■ Task instructions
Extract exactly and only the lines of the data below, starting at the line with "This screenshot has width=734, height=798." and stopping after the final line.

■ Data under study
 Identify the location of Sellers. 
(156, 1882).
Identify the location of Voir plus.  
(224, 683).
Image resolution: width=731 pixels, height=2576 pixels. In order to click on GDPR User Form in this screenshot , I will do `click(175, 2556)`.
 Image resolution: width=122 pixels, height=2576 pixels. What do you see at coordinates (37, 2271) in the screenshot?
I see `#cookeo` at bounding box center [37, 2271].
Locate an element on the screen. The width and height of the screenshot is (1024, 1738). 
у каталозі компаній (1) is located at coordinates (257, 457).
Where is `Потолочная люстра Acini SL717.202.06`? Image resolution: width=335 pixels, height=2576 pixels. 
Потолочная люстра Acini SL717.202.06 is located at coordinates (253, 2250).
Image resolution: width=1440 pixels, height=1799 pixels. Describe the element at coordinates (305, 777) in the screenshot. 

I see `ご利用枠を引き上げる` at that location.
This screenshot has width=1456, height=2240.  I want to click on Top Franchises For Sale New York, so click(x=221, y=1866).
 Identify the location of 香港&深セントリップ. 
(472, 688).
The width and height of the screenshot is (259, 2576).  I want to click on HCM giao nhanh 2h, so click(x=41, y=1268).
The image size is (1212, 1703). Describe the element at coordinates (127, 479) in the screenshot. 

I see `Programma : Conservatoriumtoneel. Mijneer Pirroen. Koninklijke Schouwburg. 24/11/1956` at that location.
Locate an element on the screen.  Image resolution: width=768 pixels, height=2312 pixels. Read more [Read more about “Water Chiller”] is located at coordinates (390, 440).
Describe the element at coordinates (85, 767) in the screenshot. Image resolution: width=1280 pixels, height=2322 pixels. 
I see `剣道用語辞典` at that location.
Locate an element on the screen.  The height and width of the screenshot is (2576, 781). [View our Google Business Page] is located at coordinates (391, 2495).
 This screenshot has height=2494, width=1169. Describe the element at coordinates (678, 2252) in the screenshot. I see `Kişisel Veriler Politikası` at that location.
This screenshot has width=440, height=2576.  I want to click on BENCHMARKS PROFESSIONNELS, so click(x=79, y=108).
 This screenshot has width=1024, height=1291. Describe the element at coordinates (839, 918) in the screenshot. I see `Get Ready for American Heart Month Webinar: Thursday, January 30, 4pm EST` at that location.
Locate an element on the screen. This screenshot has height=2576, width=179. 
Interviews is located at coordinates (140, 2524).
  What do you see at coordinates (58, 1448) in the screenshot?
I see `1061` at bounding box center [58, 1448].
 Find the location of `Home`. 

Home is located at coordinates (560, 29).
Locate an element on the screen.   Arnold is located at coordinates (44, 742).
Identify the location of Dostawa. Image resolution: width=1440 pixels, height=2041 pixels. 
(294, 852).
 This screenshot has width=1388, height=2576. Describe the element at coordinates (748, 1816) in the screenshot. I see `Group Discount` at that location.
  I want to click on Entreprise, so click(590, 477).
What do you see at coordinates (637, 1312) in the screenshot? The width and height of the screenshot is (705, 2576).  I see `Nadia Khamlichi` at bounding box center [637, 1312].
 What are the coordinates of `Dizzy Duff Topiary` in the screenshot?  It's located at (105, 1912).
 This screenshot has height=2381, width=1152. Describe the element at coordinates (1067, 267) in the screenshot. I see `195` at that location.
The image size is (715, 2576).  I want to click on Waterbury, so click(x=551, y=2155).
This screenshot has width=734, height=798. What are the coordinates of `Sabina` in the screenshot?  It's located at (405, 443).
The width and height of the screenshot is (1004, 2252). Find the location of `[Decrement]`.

■ Response area
This screenshot has width=734, height=798. What are the coordinates of `Sabina` in the screenshot?  It's located at (405, 443).
The width and height of the screenshot is (1004, 2252). Find the location of `[Decrement]`.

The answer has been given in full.